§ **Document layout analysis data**
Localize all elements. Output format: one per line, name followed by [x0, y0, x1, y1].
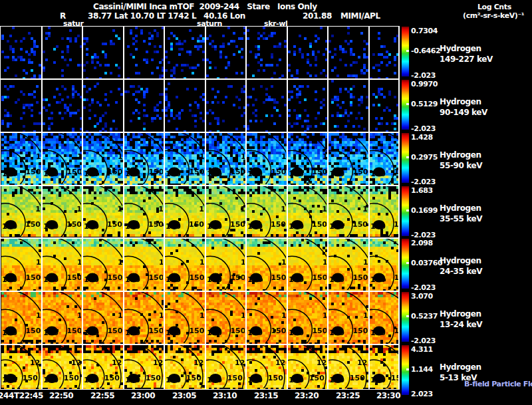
species-label: Hydrogen	[440, 97, 481, 106]
time-label: 23:20	[295, 391, 319, 400]
species-label: Hydrogen	[440, 309, 481, 319]
species-label: Hydrogen	[440, 203, 481, 213]
energy-label: 35-55 keV	[440, 214, 482, 223]
cbar-min-label: -2.023	[411, 124, 436, 133]
bfield-flow-label: B-field Particle Flow	[464, 380, 532, 388]
time-label: 23:30	[376, 391, 400, 400]
cbar-mid-label: -0.6462	[411, 47, 440, 55]
cbar-max-label: 0.7304	[411, 27, 438, 35]
energy-label: 13-24 keV	[440, 320, 482, 329]
credit-label: MIMI/APL	[340, 11, 380, 21]
time-label: 23:00	[131, 391, 155, 400]
cbar-mid-label: 0.5237	[411, 312, 438, 321]
species-label: Hydrogen	[440, 44, 481, 53]
cbar-max-label: 0.9970	[411, 80, 438, 88]
colorbar-tick	[406, 315, 409, 317]
time-label: 22:55	[90, 391, 114, 400]
cbar-mid-label: 1.144	[411, 365, 433, 374]
panel-strip-13-24-kev	[0, 291, 400, 344]
colorbar-title: Log Cnts	[477, 3, 511, 11]
species-label: Hydrogen	[440, 150, 481, 160]
cbar-min-label: -2.023	[411, 283, 436, 292]
lon-value: 201.88	[303, 11, 332, 21]
plot-title: Cassini/MIMI Inca mTOF 2009-244 Stare Io…	[93, 2, 317, 11]
cbar-mid-label: 0.5129	[411, 100, 438, 108]
time-label: 22:50	[49, 391, 73, 400]
cbar-max-label: 4.311	[411, 345, 433, 354]
colorbar-tick	[406, 103, 409, 105]
cbar-mid-label: 0.1699	[411, 206, 438, 215]
panel-strip-35-55-kev	[0, 186, 400, 238]
colorbar-tick	[406, 156, 409, 158]
species-label: Hydrogen	[440, 256, 481, 265]
cbar-min-label: -2.023	[411, 71, 436, 80]
cbar-min-label: 2.023	[411, 390, 433, 398]
panel-strip-55-90-kev	[0, 132, 400, 186]
species-label: Hydrogen	[440, 362, 481, 372]
cbar-max-label: 1.683	[411, 186, 433, 195]
energy-label: 90-149 keV	[440, 108, 487, 117]
cbar-mid-label: 0.2975	[411, 153, 438, 162]
cbar-max-label: 3.070	[411, 292, 433, 301]
energy-label: 149-227 keV	[440, 55, 493, 64]
panel-strip-5-13-kev	[0, 344, 400, 390]
colorbar-tick	[406, 368, 409, 370]
colorbar-units: (cm²-sr-s-keV)⁻¹	[463, 11, 524, 20]
time-label: 23:10	[213, 391, 237, 400]
cbar-mid-label: 0.03760	[411, 259, 442, 267]
panel-strip-149-227-kev	[0, 26, 400, 79]
colorbar-tick	[406, 209, 409, 211]
energy-label: 55-90 keV	[440, 161, 482, 170]
cbar-max-label: 2.098	[411, 239, 433, 247]
time-label: 23:05	[172, 391, 196, 400]
panel-strip-90-149-kev	[0, 79, 400, 132]
colorbar-tick	[406, 262, 409, 264]
ephemeris-values: 38.77 Lat 10.70 LT 1742 L	[88, 11, 196, 21]
panel-strip-24-35-kev	[0, 238, 400, 291]
energy-label: 24-35 keV	[440, 267, 482, 276]
time-label: 244T22:45	[0, 391, 43, 400]
cbar-min-label: -2.023	[411, 337, 436, 345]
cbar-max-label: 1.428	[411, 133, 433, 142]
cassini-mimi-plot: Cassini/MIMI Inca mTOF 2009-244 Stare Io…	[0, 0, 532, 405]
time-label: 23:25	[336, 391, 360, 400]
colorbar-tick	[406, 50, 409, 52]
time-label: 23:15	[254, 391, 278, 400]
cbar-min-label: -2.023	[411, 178, 436, 186]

§ **ASSIGNMENT**
Line count for the word "MIMI": work out how many lines of the data above include it, and reply with that number alone.

§ **REPLY**
3